The default gateway is necessary for the return traffic because the client is aware of the real IP address of the machine on the LAN that tried to contact him. But in my case I can't set the default gateway on the client machine. In what way can I change the settings on the host that does the natting, so that the client machine is unaware of the identity of the machine on the LAN that is connecting it. I would prefer to use PF (and not one of the other available packet filtering/NAT solutions).


----------



## SirDice (Apr 5, 2013)

Can you add a static route to the client? I think that's all that would be needed to get it working.


----------



## SirDice (Apr 5, 2013)

Hmm, static route wouldn't be needed, neither does a default gateway. Your FreeBSD machine and the client machine are both on the same network (192.168.200.0/24). So no routes necessary.


----------



## Wout_Tankink (Apr 5, 2013)

I can't change any network settings of the client (I can for testing purposes).

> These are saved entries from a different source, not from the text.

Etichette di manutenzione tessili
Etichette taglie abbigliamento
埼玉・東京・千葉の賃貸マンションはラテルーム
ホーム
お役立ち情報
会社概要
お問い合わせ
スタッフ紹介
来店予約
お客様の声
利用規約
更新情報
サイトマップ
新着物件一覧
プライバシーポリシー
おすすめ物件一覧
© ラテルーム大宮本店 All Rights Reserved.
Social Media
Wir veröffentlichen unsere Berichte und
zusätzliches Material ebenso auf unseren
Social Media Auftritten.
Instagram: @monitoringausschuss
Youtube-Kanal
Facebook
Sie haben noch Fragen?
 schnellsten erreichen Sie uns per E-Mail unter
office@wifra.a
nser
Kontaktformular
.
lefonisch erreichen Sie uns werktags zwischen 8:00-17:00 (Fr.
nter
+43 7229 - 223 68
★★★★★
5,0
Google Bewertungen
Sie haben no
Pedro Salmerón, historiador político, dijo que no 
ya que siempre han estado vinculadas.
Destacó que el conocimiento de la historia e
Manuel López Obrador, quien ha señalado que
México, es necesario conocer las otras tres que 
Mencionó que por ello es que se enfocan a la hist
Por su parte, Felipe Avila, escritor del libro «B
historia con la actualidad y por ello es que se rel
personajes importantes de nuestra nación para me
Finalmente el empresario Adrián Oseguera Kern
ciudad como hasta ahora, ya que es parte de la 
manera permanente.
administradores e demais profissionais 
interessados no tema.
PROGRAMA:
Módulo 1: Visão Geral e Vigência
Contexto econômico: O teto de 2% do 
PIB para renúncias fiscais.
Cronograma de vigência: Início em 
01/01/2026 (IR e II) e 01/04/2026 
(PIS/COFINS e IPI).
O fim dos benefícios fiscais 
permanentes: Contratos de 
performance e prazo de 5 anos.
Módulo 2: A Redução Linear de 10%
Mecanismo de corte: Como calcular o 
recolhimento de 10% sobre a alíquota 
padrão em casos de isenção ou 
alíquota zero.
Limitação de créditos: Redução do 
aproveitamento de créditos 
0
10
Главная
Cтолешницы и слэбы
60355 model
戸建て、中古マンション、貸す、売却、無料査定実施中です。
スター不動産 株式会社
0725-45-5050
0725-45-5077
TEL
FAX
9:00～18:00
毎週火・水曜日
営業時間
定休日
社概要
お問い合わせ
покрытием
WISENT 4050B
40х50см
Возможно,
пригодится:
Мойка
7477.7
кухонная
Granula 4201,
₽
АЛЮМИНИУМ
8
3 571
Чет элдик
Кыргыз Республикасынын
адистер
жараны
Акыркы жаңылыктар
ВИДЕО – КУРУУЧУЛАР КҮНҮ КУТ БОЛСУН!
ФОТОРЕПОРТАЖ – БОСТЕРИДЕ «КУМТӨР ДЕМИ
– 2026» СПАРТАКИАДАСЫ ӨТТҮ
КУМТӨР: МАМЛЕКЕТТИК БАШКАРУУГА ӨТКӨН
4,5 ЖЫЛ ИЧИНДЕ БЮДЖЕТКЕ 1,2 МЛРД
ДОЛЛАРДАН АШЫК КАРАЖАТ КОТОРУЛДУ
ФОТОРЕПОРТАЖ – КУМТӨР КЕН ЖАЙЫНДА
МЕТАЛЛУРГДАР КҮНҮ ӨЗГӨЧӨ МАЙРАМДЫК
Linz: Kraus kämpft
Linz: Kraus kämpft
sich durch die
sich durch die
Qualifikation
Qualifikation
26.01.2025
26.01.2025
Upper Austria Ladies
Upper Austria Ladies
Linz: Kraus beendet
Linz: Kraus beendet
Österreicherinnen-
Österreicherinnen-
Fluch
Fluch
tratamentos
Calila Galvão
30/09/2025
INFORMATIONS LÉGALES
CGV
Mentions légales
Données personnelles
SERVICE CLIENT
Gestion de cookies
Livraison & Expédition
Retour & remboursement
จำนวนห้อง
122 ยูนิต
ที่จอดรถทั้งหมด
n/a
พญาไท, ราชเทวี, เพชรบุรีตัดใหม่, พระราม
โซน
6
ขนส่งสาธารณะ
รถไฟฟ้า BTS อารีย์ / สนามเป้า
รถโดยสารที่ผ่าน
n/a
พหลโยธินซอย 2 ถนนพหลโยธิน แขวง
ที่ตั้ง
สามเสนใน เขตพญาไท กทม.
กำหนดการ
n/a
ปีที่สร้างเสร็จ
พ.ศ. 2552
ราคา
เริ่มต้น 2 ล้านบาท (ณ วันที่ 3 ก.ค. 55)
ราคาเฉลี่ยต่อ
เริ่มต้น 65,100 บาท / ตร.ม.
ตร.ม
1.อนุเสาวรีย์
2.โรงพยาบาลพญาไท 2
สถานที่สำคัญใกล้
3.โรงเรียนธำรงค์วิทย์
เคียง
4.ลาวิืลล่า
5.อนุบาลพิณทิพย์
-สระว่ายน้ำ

And do know it's outerworld is rather simple:
1. the client machine is the only machine in the 192.168.200.200;
2. only a few machines and services on the LAN have to connect to the client;
3. I can set the host in promiscuous mode.


----------



## SirDice (Apr 5, 2013)

Try putting the NAT on the em1 interface instead. On your LAN machine (I assume you can change its settings) you'd only need to add a static route to 192.168.200.0/24 and point it to the FreeBSD machine. You should then be able to connect to it using the 192.168.200.200 address.

Another option is not to use NAT at all and use an ssh(1) tunnel to tunnel RDP through it.

`# ssh -L3389:192.168.200.200:3389 [email]my@freebsd.machin[/email]e`
And connect your RDP client to localhost:3389.


----------